Zikmund mit Hanzelka im sowjetischen Hafen Nachodka  (Foto: Archiv des Museums des südöstlichen Mährens in Zlín)
Diesmal verfassen Zikmund und Hanzelka aber nicht nur mehrere Hundert Reportagen und Filme. Sie müssen auch ausführliche Berichte für einen ausgewählten Zirkel der kommunistischen Führung anfertigen. Der vierte und letzte dieser „Sonderberichte“ soll die Eindrücke aus der Sowjetunion behandeln, er erscheint erst nach der Rückkehr.

„Das war im Grunde eine Analyse des stalinistischen Systems.
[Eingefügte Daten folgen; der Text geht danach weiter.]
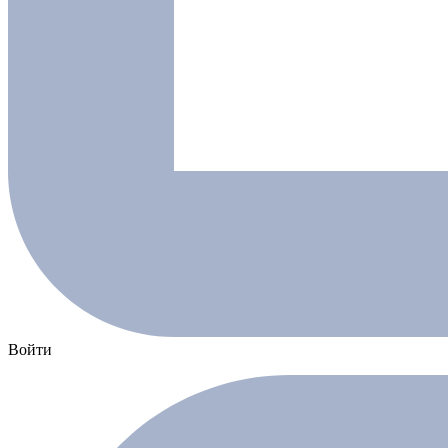
Войти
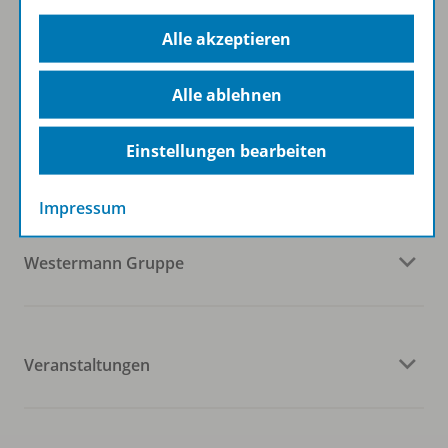
Zum Newsletter anmelden
Alle akzeptieren
Alle ablehnen
Folgen Sie uns auf Social Media
Einstellungen bearbeiten
Impressum
Westermann Gruppe
Veranstaltungen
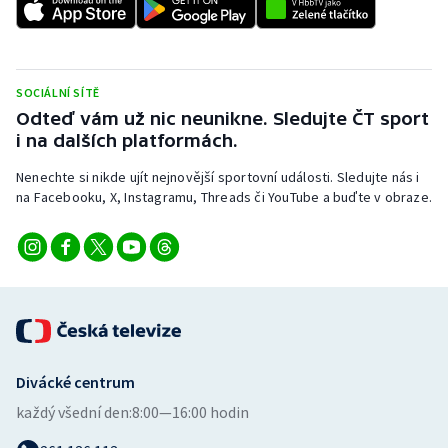
Stolní tenis
Triatlon
SOCIÁLNÍ SÍTĚ
Veslování
Odteď vám už nic neunikne. Sledujte ČT sport
i na dalších platformách.
Vodní slalom
Nenechte si nikde ujít nejnovější sportovní události. Sledujte nás i
na Facebooku, X, Instagramu, Threads či YouTube a buďte v obraze.
Volejbal
Ostatní
Divácké centrum
každý všední den:
8:00—16:00 hodin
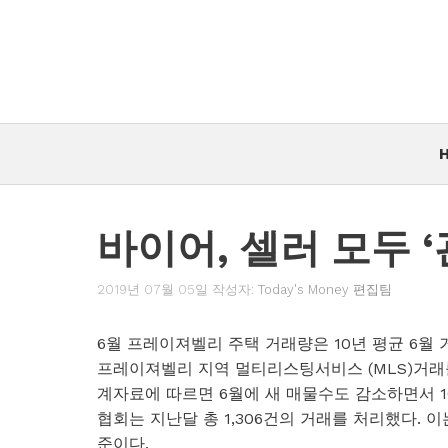
컨
텐
츠
로
건
너
뛰
기
바이어, 셀러 모두 
2019년 07월 05일
작성자:
Today's Money 편집팀
6월 프레이져벨리 주택 거래량은 10년 평균 6월 
프레이져벨리 지역 멀티리스팅서비스 (MLS)거래를
계자료에 따르면 6월에 새 매물수도 감소하면서 10
협회는 지난달 총 1,306건의 거래를 처리했다. 이는
준이다.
Dieses hatte unserer Meinung nach überhaupt nichts gemeinsam mit dem Sozialismus. Am Ende des Berichts schlugen wir Lösungen vor, indem wir die Vorteile und Nachteile der Demokratie mit der Diktatur verglichen“, so Miroslav Zikmund.
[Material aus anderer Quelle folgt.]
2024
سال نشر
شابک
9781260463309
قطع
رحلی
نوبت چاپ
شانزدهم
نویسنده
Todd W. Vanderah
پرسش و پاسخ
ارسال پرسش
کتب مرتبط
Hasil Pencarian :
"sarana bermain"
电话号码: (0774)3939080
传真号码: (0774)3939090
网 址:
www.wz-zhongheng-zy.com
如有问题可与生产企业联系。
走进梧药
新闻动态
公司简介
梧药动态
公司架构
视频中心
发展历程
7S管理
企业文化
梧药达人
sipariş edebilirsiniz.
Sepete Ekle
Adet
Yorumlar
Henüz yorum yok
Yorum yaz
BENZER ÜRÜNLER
Auf der Rückreise im Jahr 1965 machen die Abenteurer unter anderem in Moskau Station. Dort erfahren sie, dass auch die Sowjets ihre Sonderberichte zu lesen bekommen. Ausgerechnet Staats- und Parteichef Leonid Breschnew spricht sie darauf an. Zikmund:

Foto: Archiv des Museums des südöstlichen Mährens in Zlín
„Wir wurden zu unserer Verwunderung zu einem Empfang eingeladen zu Ehren der sowjetischen Kosmonauten. Da hat uns plötzlich Breschnew zur Seite genommen und gefragt: ‚Wann werde ich solch einen Bericht über die Sowjetunion zu lesen bekommen.‘ Uns lief es kalt über den Rücken. Denn Staatspräsident Novotný muss die Berichte ohne unsere Zustimmung nach Moskau weitergereicht haben.“

Dazu hat Jiří Hanzelka einst ergänzt:

„Breschnew hatte für die Lektüre unserer 177 Seiten wohl keine Geduld. Also übergab er den Bericht dem Parteiapparat. Dieser urteilte knallhart, dass es sich um ein antisowjetisches und antisozialistisches Pamphlet handle. Und das hatte Folgen.“

Diese bekommen beide nach dem 21. August 1968 zu spüren, dem Einmarsch der Sowjets in der Tschechoslowakei. Zikmund und Hanzelka äußern sich kritisch über die Besetzung ihres Landes. Etwas später erhalten sie ein Publikations- und Reiseverbot, sie werden zu politischen Gegnern. Doch für ihre Landsleute sind sie weiter Kult – und das hat sich bis heute gehalten.